La plupart viennent pour travailler légalement comme domestiques, coiffeuses ou serveuses, et croient pouvoir disposer de leur argent. La réalité qu’elles trouvent est un choc ! Sous les diktats de la « madame », elles doivent s’exhiber en plein air plutôt ‘déshabillées’, pour attirer les clients qui passent en voiture ou à pied. Elles sont obligées à avoir des relations sexuelles avec des hommes derrière des buissons, sous des tentes de fortune, ou dans la rue, hiver comme été. Parfois elles sont attaquées et blessées par des clients ou par des bandes qui leur enlèvent l’argent du jour… La plupart de l’argent ainsi obtenu va pour payer la dette, mais la madame leur permet d’envoyer un peu d’argent à la famille, pour mieux les tenir, car la famille demande de plus en plus d’argent.
Elles ne se sentent pas victimes, car leurs souffrances ne sont que la conséquence de leur choix d’aider leur famille restée au pays. Elles ont une relation ambiguë envers la madame qui est leur proxénète. Elle les a aidées à réaliser leur rêve de partir en Europe, leur procure un logement, même si c’est à prix d’or, les guide dans leur demande d’asile que la plupart ne recevra jamais, leur procure une place pour faire leur travail et leur permet d’envoyer une petite quantité d’argent à leur famille… Elles ont peur de ne pas accomplir le contrat et que le ‘djoudjou’ se tourne contre elles. Mais elles ne voient pas que la madame n’accomplit pas sa part de contrat, car elles sont « sans papiers ». Pire encore, la madame a ses espions parmi les filles, ce qui crée une atmosphère de méfiance entre elles.
Elles veulent toutes rester en France, mais elles ne parlent pas le français et ne l’apprennent pas, même si on leur offre des cours gratuits. Elles sont isolées et ne connaissent de France que leurs clients et le métro. Elles pensent que la prostitution est la seule alternative pour rester en Europe. Elles rêvent du jour où elles finiront de payer la dette et trouveront un époux, si possible français ! Tout cela rend très difficile la sortie de cette situation où elles vivent dans l’esclavage jusqu’à qu’elles paient toute la dette à la madame.

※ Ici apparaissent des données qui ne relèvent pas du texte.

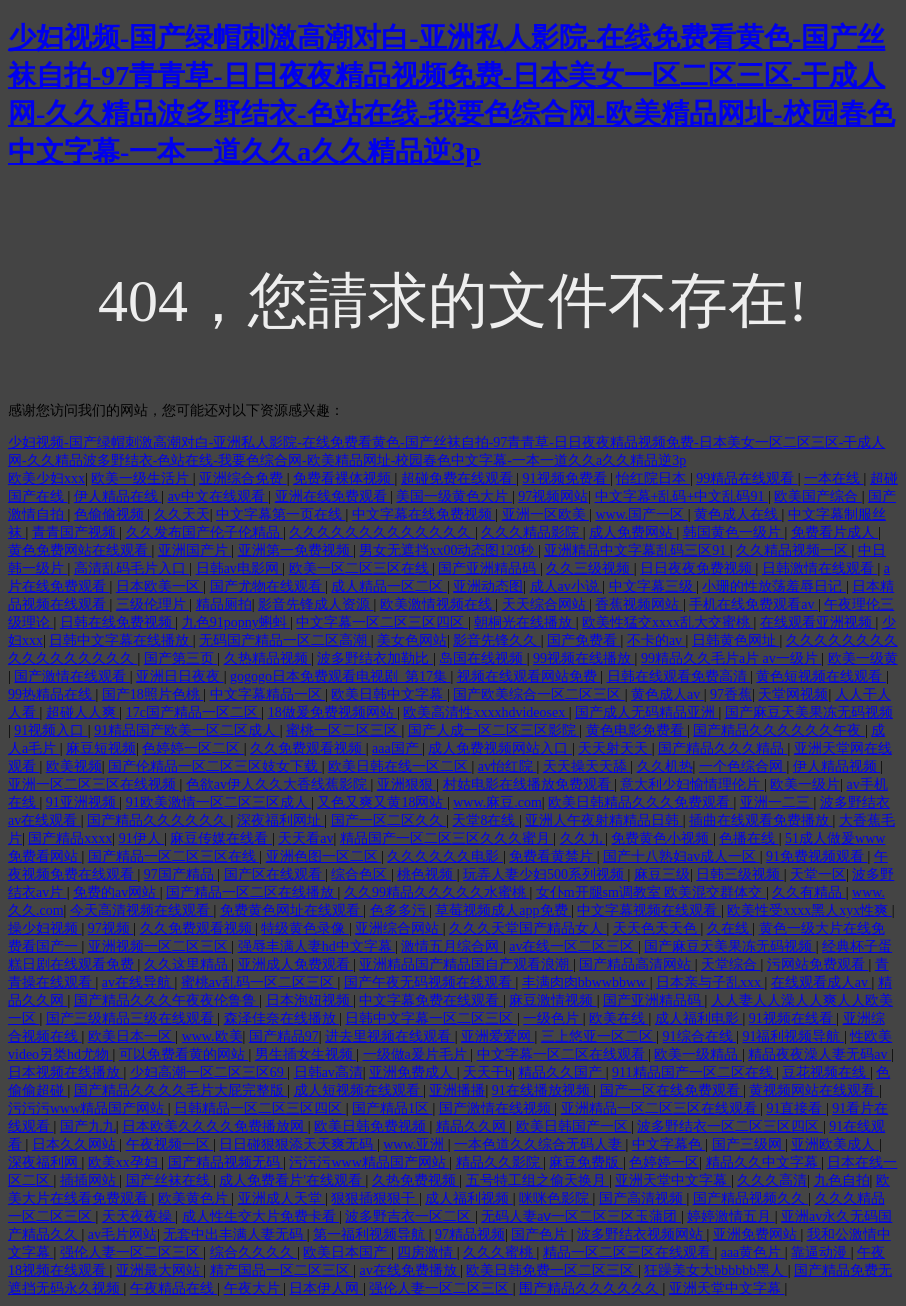 Image resolution: width=906 pixels, height=1306 pixels. Describe the element at coordinates (416, 1180) in the screenshot. I see `久热免费视频` at that location.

Notre rôle pendant les visites-formation est d’être là pour elles, sans rien demander, de nous intéresser à elles, de les respecter. Elles perçoivent cela, surtout à un moment de leur vie où elles se sentent exploitées par les clients, par les madames et qu’elles se méfient même de leurs compagnes. Le fait de nous voir régulièrement leur permet de créer une relation de confiance et les aidera le jour où elles le décideront, d’être capables de verbaliser leur situation, soit pour se confier, soit pour faire un pas en vue de sortir de leur situation présente.